WASHINGTON: Youths who are injured in gun violence are more likely to need intensive care and are much more likely to die from their wounds than children injured by other means, US researchers said Tuesday.
The findings, reported in the Journal of the American Medical Association, offer a rare look at the impact of gun violence in America, where federally funded research on the matter has all but halted since the mid 1990s.
About two percent of youths seen in hospital emergency rooms were wounded by gunshots and 13 percent of those injuries resulted in death, according to the results of a small research project at two urban trauma centers in Colorado.
In comparison, very few patients with other injuries at the trauma centers died -- just 1.7 percent.
The data was collected from 2000 to 2008 on fatal and nonfatal firearm injuries in youths aged four to 17 at trauma centers in Denver and Aurora.
A total of 6,930 youths were injured during that period; 129 received care for gunshot wounds, or about two percent.
However, half of the patients with gunshot wounds needed intensive care, and 17 of them died (13 percent).

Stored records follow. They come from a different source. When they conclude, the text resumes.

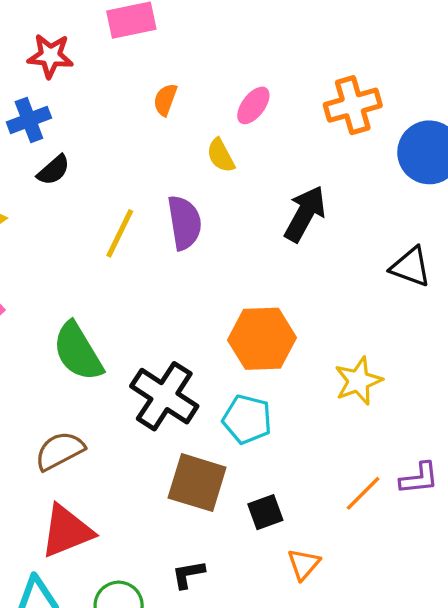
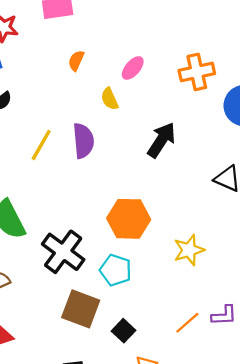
black square: (265, 512) -> (123, 331), turned -30

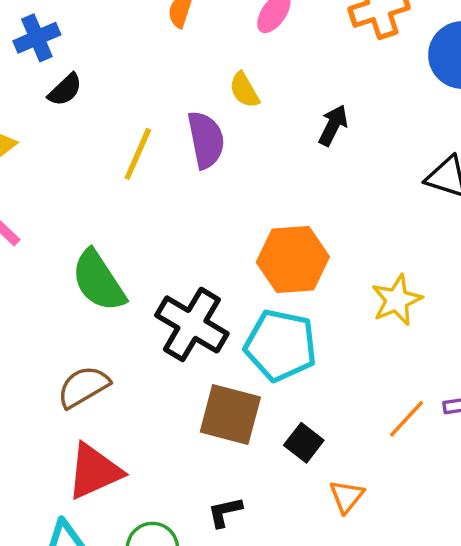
yellow semicircle: (110, 99) -> (244, 90), moved
black arrow: (161, 140) -> (333, 125), size x0.7
cyan pentagon: (116, 270) -> (281, 345), size x1.4

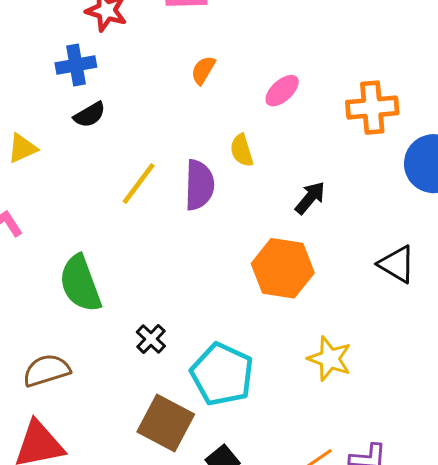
orange hexagon: (293, 260) -> (283, 268), moved
yellow star: (397, 300) -> (330, 359), turned 30
black cross: (192, 324) -> (151, 339), size x0.5

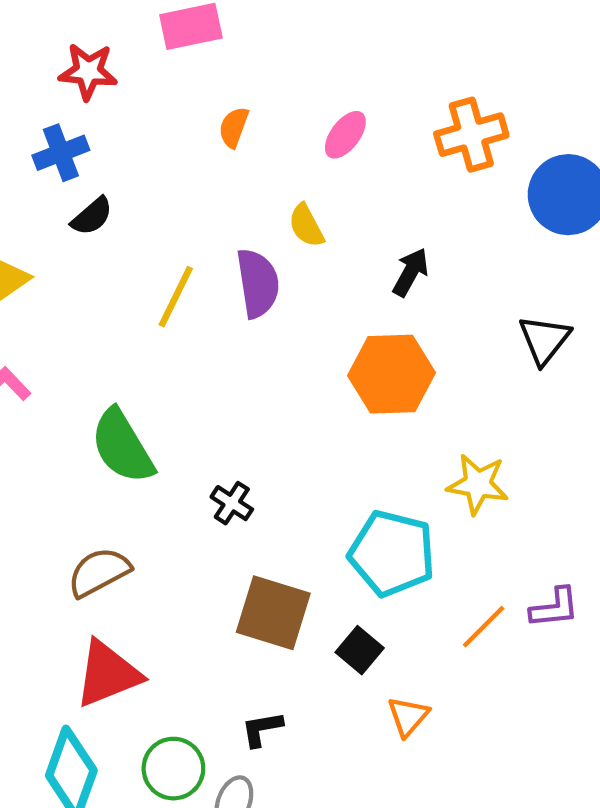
black triangle: (397, 264) -> (544, 340), turned 48
cyan pentagon: (222, 374) -> (392, 553), moved

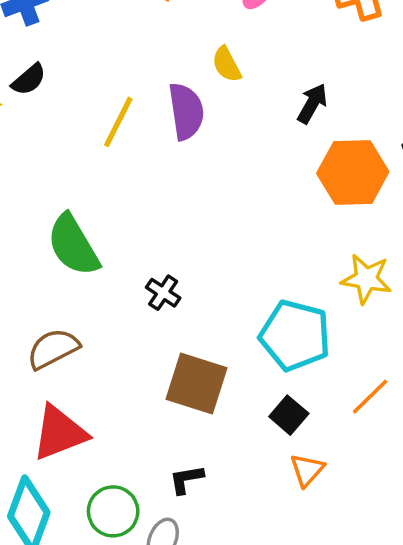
black semicircle: (92, 216) -> (29, 79), moved
orange hexagon: (392, 374) -> (353, 173), moved
black square: (360, 650) -> (289, 415), moved

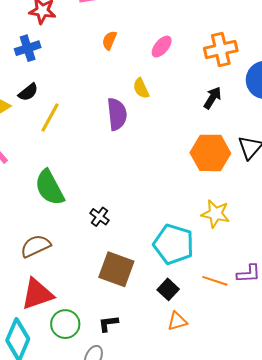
black arrow: (312, 103) -> (212, 98), moved
yellow line: (118, 122) -> (50, 117), moved
orange line: (370, 397) -> (215, 281), turned 60
orange triangle: (307, 470) -> (177, 321), turned 30
green circle: (113, 511) -> (65, 324), moved

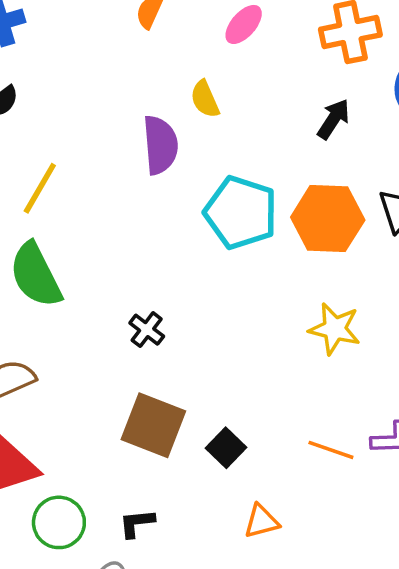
yellow line: (50, 117) -> (40, 188), moved
black cross: (100, 217) -> (147, 330), moved
cyan pentagon: (174, 244) -> (241, 213), moved
black square: (168, 289) -> (226, 448), moved

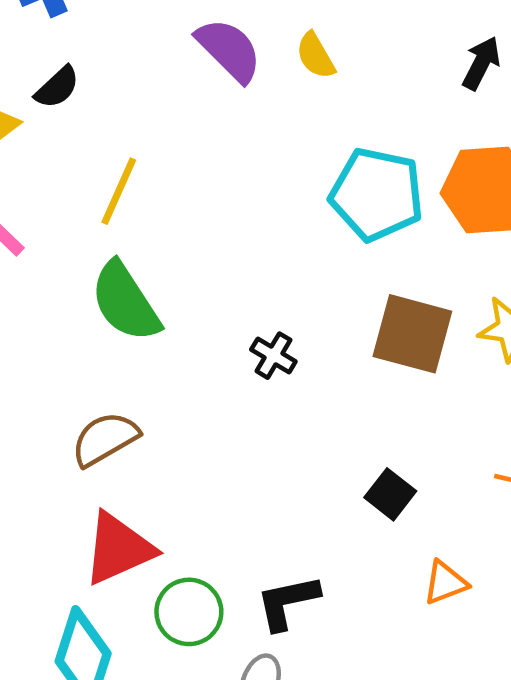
purple semicircle: (160, 145) -> (229, 50), moved, turned -34
brown square: (153, 425) -> (412, 334), moved
black L-shape: (137, 523) -> (287, 602), size x1.4

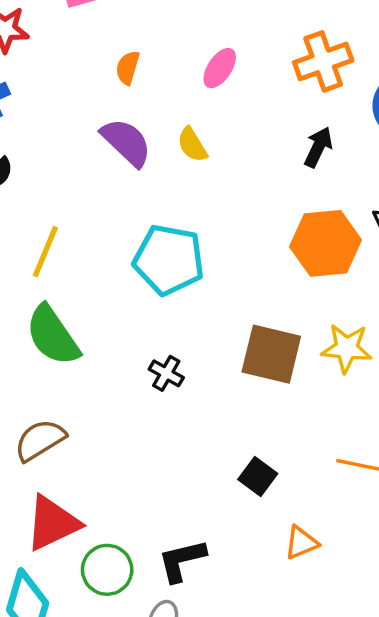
cyan pentagon: (377, 194) -> (169, 260), moved

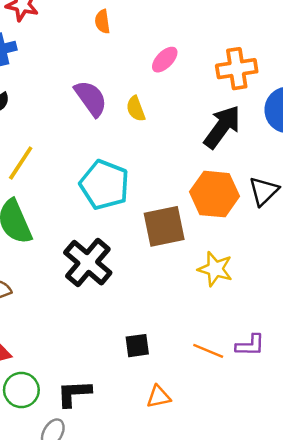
orange semicircle: (128, 68) -> (102, 22), moved, turned -35
black arrow: (318, 147) -> (222, 127), size x1.6
brown square: (271, 354) -> (164, 226), moved, turned -36
black cross: (166, 373) -> (88, 263), size x2.0
black square: (258, 476) -> (137, 346), turned 35

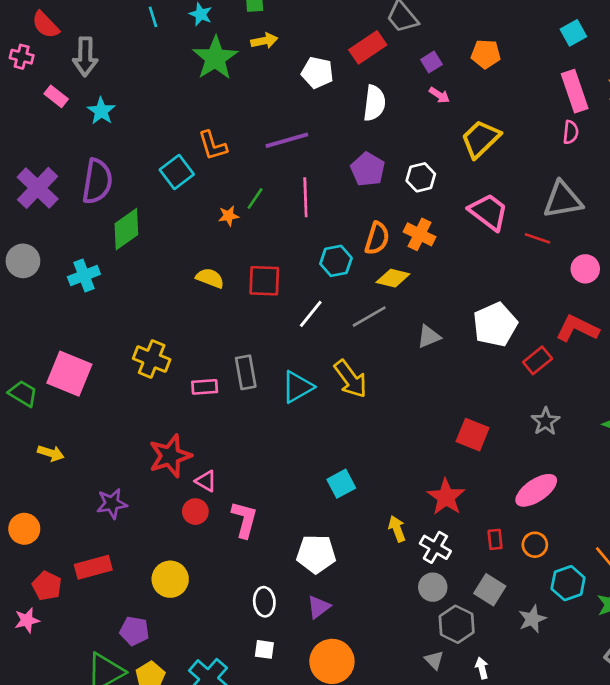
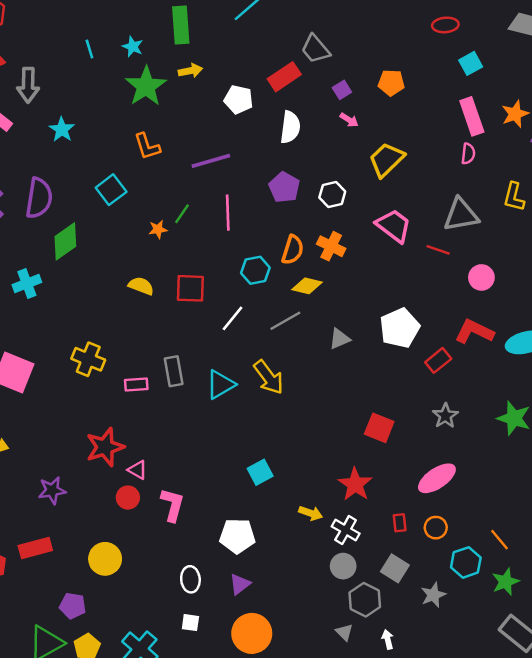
cyan star: (101, 111) -> (62, 130), moved
orange L-shape: (213, 146) -> (147, 146), moved
yellow arrow: (397, 529) -> (311, 513), turned 130

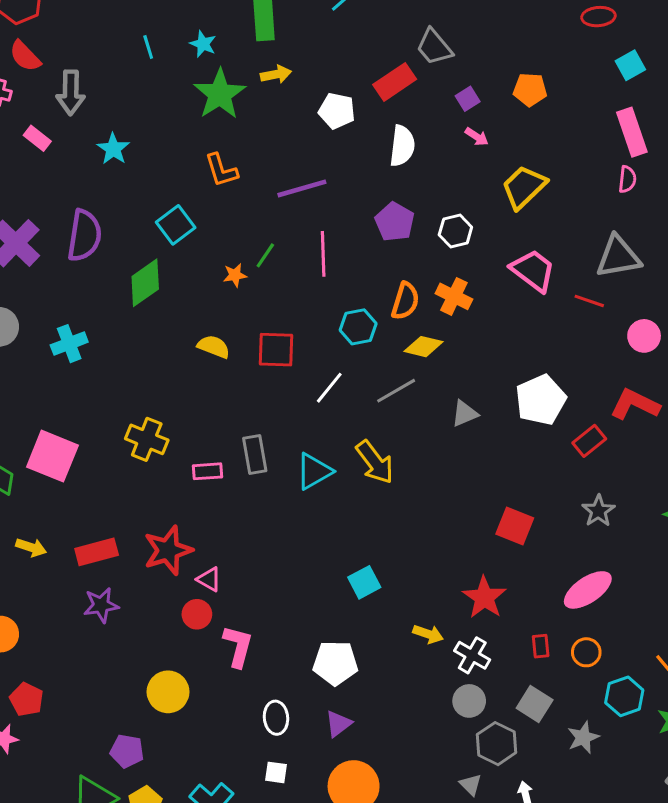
green diamond: (65, 241) -> (145, 283), moved
pink L-shape: (172, 505) -> (238, 646), moved
red rectangle: (35, 548) -> (97, 552), moved

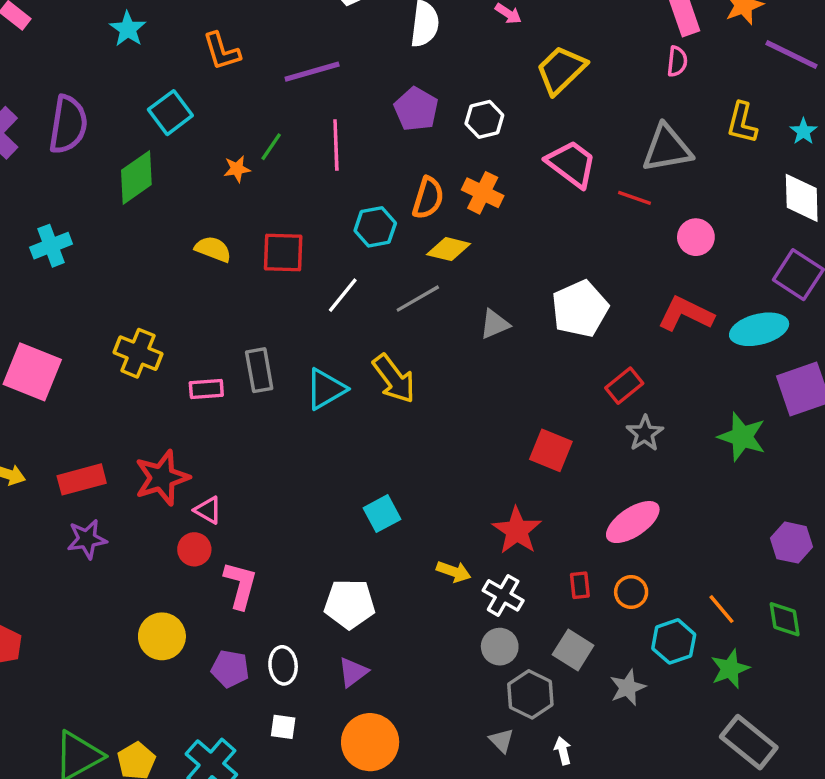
cyan star: (113, 149) -> (128, 29), moved
red rectangle: (589, 441) -> (624, 386), moved
purple pentagon: (127, 751) -> (230, 669), moved

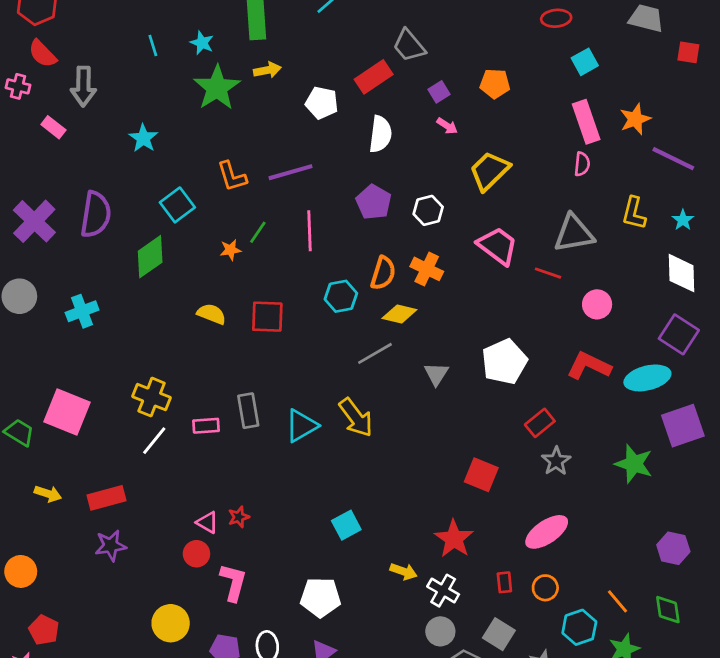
orange L-shape: (222, 51) -> (232, 176), moved
white line: (343, 295) -> (154, 441), moved
gray triangle: (495, 324) -> (436, 374), turned -35
red star: (162, 478) -> (239, 517), moved, size x0.5

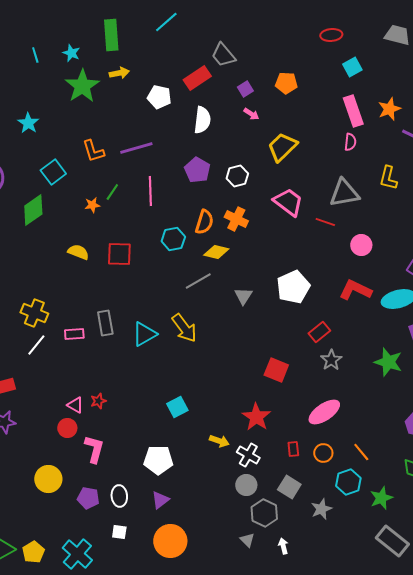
orange line: (617, 601) -> (361, 452), moved

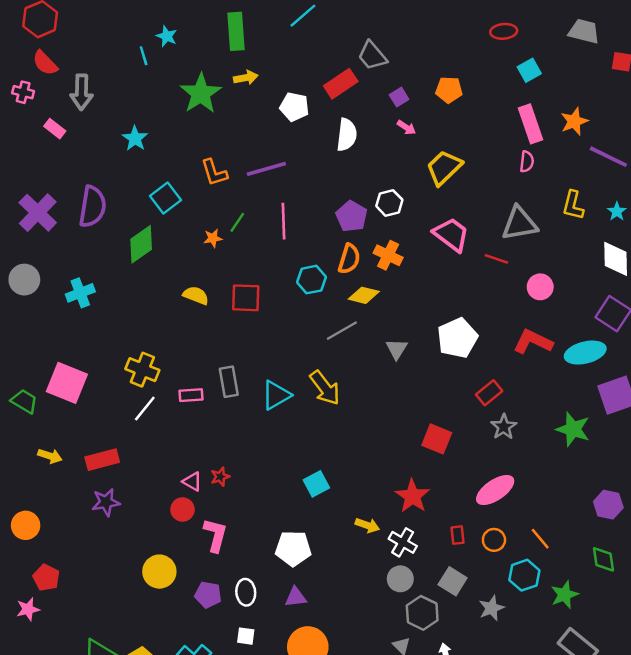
cyan star: (71, 53) -> (167, 36), moved
purple pentagon: (197, 170) -> (352, 216), moved
purple triangle: (160, 500) -> (296, 597), turned 30

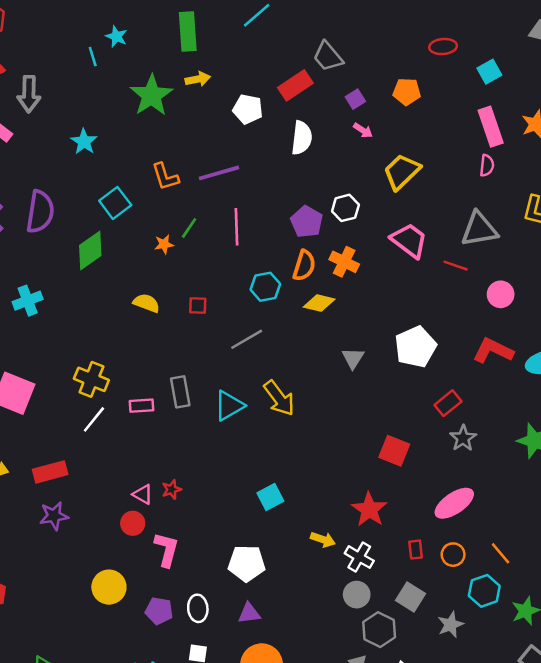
red ellipse: (504, 31) -> (443, 47), moved
red square: (246, 298) -> (198, 306), size x0.6
gray line: (342, 331) -> (247, 339), moved

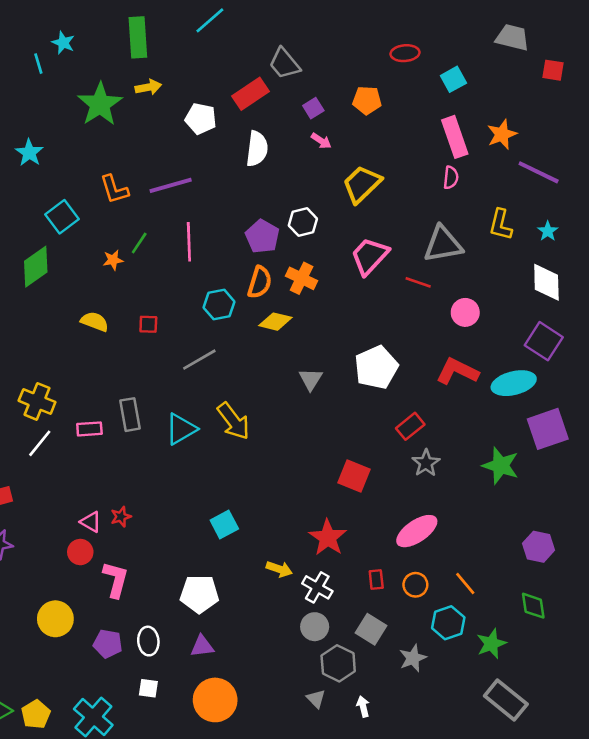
pink trapezoid: (409, 240) -> (370, 256), turned -84

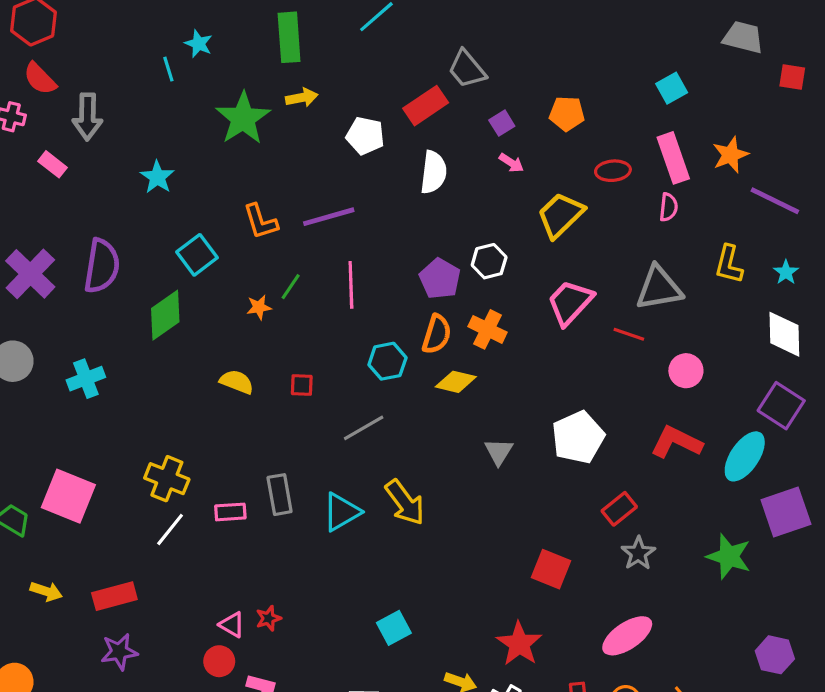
red ellipse: (405, 53) -> (613, 171), moved
cyan ellipse: (514, 383) -> (745, 456), turned -42

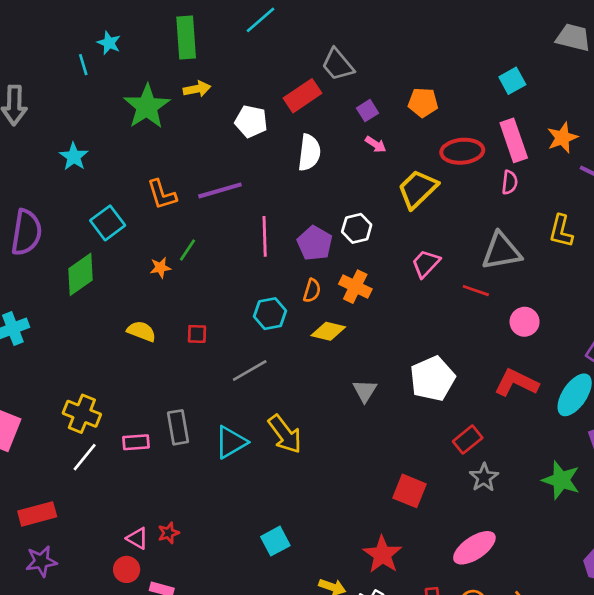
red ellipse: (613, 171) -> (462, 151), size x1.4
pink line: (351, 285) -> (265, 236), moved
pink trapezoid: (570, 302) -> (426, 264), size x0.7
orange semicircle: (437, 334) -> (312, 291), size x0.7

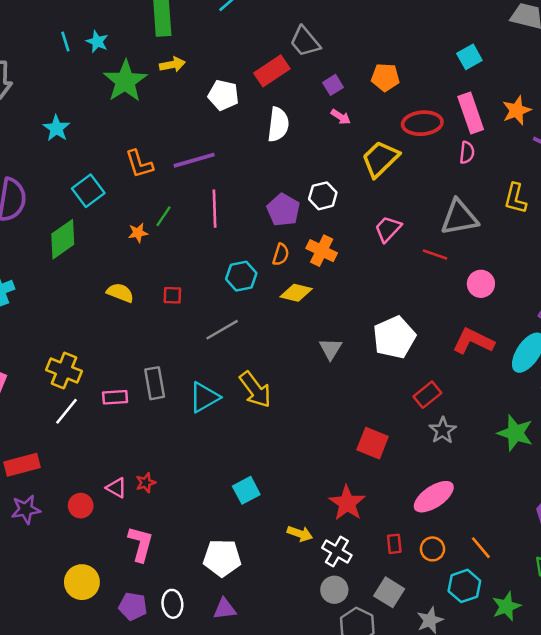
cyan star: (109, 43) -> (97, 42), moved
pink line: (265, 236) -> (214, 209), moved
red circle: (127, 569) -> (81, 506), moved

"Firearms were an important mechanism of injury in the youth in this study," said the research letter by doctors at the University of Colorado School of Public Health, Denver Health Medical Center and Children's Hospital Colorado.
"Compared with other serious injuries, firearm injuries were more severe, more often required intensive care, and claimed more lives, justifying focusing on pediatric firearm injuries as a prevention priority."
Researchers said their study was limited by its small scope, and the fact that it did not account for deaths that occurred on the scene of the shooting, which typically amount to a "significant fraction of firearm-related deaths."
"More recent data from other areas with detail on the circumstances of the firearm injury are needed," the article concluded.
The US Centers for Disease Control halted research on guns in the mid 1990s, after Congress barred money for research used to advocate or promote gun control amid pressure from pro-gun lobbyists.
Lawmakers have since widened the scope of that ban to include the National Institutes of Health and the Department of Health and Human Services.
After December's school shooting in Newtown, Connecticut that killed 26 children and educators, President Barack Obama signed an executive order directing the CDC and scientific agencies to conduct research into the causes and prevention of gun violence.
He also asked Congress to allocate $10 million "for the CDC to conduct further research, including investigating the relationship between video games, media images, and violence," the White House said.
However, gun issues remain a source of political stalemate in Washington, where the Senate this month voted down a bill to expand background checks on firearms buyers.